The cancer can weaken the bone and it becomes prone to breakage. The pain of a broken bone is among the most unbearable pains.
Bone pain vs muscle pain
The bone pain is different from other pains e.g., muscular pains. It is a deeper and dull pain. You'll feel that you have a pain in deeper regions of the body which is much sharper, intense and focused (to a defined area) as compared to the muscular pain. Such a pain will also last longer and respond poorly to commonly used pain killers.
The most common site of bone cancer are long bones e.g., bones of arms and legs. If cancer develop in these bones, the normal bone tissue will be replaced by an abnormal ball of cells (tumour). You will note a painful swelling in the local area. The inflammation also cause the swelling.
The cancers of internal bones may not leave an observable swelling, nevertheless, an internal swelling will also cause problems e.g., the swelling due to cancers in the neck bones can compromise your breathing or swallowing activity.
Occasionally, the bone cancer starts with a painless swelling on the bone. It doesn't cause any problem, however, it's excessive growth can hinder your movements.
If the cancer develops near a joint, it can make your movements extremely painful and difficult.
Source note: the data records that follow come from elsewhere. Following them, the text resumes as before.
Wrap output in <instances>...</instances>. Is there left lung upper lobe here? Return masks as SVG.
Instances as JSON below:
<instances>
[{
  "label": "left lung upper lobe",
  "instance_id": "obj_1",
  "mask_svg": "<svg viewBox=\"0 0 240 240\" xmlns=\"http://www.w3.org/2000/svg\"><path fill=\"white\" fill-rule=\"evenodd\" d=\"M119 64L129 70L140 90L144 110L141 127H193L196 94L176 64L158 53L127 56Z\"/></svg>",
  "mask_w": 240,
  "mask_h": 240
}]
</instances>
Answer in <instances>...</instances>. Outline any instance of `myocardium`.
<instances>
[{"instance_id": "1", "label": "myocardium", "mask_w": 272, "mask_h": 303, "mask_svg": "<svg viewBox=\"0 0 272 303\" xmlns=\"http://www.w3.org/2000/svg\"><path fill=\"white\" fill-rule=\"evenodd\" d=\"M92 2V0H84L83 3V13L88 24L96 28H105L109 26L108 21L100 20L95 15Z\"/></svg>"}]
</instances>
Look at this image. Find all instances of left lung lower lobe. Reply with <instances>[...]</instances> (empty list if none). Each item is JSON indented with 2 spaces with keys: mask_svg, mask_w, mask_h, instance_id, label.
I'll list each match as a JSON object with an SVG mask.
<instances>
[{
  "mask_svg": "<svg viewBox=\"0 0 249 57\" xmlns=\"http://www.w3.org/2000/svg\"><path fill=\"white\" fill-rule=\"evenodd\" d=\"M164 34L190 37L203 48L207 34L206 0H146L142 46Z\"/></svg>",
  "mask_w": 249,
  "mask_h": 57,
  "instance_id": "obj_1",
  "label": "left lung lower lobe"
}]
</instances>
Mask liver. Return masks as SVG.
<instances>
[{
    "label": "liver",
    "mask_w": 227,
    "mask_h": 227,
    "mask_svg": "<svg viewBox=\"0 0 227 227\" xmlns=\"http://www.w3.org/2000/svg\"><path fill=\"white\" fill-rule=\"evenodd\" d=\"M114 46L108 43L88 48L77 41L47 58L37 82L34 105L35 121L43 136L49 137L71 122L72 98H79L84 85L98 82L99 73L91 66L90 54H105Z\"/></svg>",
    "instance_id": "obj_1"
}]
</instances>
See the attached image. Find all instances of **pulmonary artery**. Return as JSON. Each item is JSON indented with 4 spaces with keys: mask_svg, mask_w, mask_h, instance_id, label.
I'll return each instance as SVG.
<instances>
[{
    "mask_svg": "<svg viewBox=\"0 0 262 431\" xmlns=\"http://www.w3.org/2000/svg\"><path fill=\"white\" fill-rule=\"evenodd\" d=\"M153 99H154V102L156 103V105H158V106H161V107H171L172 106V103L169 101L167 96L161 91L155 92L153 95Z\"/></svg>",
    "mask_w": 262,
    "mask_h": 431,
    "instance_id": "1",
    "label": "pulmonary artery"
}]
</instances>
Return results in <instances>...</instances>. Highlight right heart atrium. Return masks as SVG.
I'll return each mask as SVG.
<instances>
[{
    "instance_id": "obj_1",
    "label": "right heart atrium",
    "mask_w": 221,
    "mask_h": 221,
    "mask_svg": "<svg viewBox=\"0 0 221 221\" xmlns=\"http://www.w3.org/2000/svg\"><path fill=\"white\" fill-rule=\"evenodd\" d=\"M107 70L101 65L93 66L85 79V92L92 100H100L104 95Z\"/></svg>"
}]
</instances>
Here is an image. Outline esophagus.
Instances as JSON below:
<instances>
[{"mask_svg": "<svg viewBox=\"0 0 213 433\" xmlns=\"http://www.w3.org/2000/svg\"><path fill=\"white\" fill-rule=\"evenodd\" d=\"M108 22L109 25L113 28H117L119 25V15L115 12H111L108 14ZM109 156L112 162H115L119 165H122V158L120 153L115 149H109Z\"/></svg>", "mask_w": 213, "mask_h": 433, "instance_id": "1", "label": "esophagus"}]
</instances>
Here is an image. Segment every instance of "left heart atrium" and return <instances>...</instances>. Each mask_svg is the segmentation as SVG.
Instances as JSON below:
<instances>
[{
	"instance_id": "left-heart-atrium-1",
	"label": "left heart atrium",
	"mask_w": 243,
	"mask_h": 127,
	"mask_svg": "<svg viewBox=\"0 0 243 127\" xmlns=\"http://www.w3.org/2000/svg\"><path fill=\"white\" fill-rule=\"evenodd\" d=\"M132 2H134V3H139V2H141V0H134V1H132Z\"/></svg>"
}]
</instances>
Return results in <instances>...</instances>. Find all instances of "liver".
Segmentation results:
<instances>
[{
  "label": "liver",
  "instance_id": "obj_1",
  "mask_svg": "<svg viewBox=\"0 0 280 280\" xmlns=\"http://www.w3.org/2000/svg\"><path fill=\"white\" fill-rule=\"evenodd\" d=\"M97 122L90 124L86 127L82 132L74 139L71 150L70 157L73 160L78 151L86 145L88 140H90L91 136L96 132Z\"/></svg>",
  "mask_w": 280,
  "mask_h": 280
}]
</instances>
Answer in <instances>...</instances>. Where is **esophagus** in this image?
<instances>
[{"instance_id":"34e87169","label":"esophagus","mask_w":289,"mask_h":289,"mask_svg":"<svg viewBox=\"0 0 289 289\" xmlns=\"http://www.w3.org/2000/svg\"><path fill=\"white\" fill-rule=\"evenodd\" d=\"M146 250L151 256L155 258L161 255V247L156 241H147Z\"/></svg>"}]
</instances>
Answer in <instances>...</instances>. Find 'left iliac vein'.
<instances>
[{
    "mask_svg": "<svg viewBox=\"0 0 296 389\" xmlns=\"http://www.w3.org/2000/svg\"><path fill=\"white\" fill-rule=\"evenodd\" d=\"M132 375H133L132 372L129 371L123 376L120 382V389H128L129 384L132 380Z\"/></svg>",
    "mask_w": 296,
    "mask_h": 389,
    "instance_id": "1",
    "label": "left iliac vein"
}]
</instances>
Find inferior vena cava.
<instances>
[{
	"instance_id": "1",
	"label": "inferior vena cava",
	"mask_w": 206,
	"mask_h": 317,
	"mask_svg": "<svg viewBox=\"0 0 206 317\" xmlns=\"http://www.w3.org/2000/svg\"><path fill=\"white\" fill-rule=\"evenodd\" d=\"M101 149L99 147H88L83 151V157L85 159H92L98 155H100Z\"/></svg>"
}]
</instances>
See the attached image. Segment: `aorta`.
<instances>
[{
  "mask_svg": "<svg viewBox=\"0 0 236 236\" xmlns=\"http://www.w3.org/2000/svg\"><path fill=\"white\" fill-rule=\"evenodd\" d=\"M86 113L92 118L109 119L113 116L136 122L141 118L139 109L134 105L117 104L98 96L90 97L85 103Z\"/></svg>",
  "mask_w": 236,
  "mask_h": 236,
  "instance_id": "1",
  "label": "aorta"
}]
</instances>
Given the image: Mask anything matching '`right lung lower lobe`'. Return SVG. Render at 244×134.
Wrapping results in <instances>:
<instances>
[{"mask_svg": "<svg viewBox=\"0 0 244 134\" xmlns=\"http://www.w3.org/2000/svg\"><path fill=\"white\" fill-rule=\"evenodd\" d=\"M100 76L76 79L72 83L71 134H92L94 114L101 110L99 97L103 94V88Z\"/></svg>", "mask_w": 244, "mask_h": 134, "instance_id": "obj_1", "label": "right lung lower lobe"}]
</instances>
The body will mark the tumor as foreign body and will reach against it. As a result, the healthy bone tissue also becomes inflamed and painful.
Some other signs
Besides the most common signs, some other signs can also be noted e.g.,
A weight loss in the absence of any cause should raise your suspicion.
The inflammation due to cancer can increase your body temperature and you may feel sweating.
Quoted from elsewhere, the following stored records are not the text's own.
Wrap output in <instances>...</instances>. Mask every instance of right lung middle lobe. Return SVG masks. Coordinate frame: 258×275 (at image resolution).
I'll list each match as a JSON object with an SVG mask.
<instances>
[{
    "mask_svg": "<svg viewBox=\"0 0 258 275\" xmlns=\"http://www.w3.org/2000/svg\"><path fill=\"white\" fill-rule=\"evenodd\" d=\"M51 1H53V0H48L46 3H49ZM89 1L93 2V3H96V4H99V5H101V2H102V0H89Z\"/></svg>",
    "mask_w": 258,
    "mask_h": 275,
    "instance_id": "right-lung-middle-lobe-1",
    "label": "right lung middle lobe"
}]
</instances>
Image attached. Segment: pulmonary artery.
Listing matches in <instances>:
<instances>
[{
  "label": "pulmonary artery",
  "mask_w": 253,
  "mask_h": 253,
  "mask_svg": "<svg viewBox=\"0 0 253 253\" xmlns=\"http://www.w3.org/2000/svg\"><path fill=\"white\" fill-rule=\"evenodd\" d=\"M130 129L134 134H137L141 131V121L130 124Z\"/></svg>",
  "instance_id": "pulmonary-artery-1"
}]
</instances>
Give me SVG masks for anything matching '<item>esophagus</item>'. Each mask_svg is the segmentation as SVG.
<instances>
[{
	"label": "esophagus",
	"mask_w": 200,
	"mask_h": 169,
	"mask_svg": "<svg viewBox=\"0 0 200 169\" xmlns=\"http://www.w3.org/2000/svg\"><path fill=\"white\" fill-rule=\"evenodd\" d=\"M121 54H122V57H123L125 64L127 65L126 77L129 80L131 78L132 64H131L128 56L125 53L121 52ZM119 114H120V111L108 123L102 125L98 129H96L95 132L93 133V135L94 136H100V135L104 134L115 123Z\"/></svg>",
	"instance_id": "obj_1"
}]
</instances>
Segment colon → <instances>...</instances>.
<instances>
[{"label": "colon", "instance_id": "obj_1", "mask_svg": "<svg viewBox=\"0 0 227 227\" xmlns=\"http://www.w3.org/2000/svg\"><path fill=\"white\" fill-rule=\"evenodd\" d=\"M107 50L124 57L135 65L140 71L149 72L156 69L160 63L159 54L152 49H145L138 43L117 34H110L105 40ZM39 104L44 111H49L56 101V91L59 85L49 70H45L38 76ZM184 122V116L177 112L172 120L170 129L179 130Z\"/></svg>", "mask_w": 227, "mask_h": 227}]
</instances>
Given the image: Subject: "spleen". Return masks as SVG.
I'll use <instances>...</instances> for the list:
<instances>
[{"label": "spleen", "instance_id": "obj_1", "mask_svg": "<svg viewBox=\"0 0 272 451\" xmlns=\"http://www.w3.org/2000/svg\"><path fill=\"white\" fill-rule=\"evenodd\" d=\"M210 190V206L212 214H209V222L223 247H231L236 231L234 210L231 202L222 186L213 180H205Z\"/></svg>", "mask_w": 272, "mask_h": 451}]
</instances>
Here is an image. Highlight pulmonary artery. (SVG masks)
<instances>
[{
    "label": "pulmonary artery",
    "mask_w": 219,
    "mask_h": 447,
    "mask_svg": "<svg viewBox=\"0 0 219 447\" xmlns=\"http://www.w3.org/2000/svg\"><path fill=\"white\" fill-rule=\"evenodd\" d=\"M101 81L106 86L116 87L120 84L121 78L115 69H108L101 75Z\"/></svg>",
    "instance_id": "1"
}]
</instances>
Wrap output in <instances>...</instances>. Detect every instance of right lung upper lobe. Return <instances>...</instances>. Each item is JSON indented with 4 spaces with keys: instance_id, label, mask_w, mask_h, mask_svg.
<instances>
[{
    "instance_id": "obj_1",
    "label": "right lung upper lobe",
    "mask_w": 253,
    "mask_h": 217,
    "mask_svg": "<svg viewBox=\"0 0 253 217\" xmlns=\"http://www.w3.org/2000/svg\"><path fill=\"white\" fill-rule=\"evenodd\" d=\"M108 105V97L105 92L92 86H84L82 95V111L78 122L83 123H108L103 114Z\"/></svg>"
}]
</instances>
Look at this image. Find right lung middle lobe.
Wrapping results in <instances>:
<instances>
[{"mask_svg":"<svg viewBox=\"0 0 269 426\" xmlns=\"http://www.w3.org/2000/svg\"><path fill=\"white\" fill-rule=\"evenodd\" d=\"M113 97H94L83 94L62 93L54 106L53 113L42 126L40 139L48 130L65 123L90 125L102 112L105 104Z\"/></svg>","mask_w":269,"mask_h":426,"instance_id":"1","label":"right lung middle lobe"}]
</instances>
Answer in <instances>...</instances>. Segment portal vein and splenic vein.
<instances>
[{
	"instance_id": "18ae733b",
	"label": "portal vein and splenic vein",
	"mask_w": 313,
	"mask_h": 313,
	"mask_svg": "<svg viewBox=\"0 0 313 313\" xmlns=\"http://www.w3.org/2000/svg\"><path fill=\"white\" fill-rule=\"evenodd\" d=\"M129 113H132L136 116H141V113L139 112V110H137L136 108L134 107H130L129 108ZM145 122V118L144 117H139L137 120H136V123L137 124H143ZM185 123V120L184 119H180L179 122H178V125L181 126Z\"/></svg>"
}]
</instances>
The pathological fracture are the fractures which occur due to some other underlying diseases. The bone cancer can sometimes make bone brittle and more prone to break.
Feeling of tiredness in the absence of any cause should not be ignored.
What to do if you have signs of bone cancer?
You can develop bone cancer if you are exposed to the causative agents. First of all, try to figure out what type of bone cancer you have. It could be osteosarcoma (in children and young adults 20), Ewing sarcoma (in children under 10) or chondrosarcoma (if you are an adult of 40 years of more).
Immediately go to a healthcare professional. He/ she will grade and stage your cancer and will start bone cancer treatment accordingly. The treatment of a bone cancer usually involves;
Radiation therapy, in which high energy radiations are used to obliterate the cancerous cells.
Chemotherapy, in which medicines are used to destroy cancerous cells.
Surgery, in which the severely effected bone is surgically amputated.
The primary bone cancers are less dangerous than the secondary which are more common.
Bone tumours develop due to a variety of causes. However, a history of persistent bone pain combined with other signs e.g., extra bone growth, tiredness, weight loss, fever etc. should alert you about the possibility of bone cancer. In the presence of such complaints, rush to your doctor for further medical assistance.
According to American Cancer Society, you can do little to avoid bone cancer except voiding unnecessary exposure to dangerous radiations. However, it would be wise to take foods rich in calcium, vitamin D and other minerals which are essential for healthy bones. Ensure a good quality nutrition for your children in the growing age.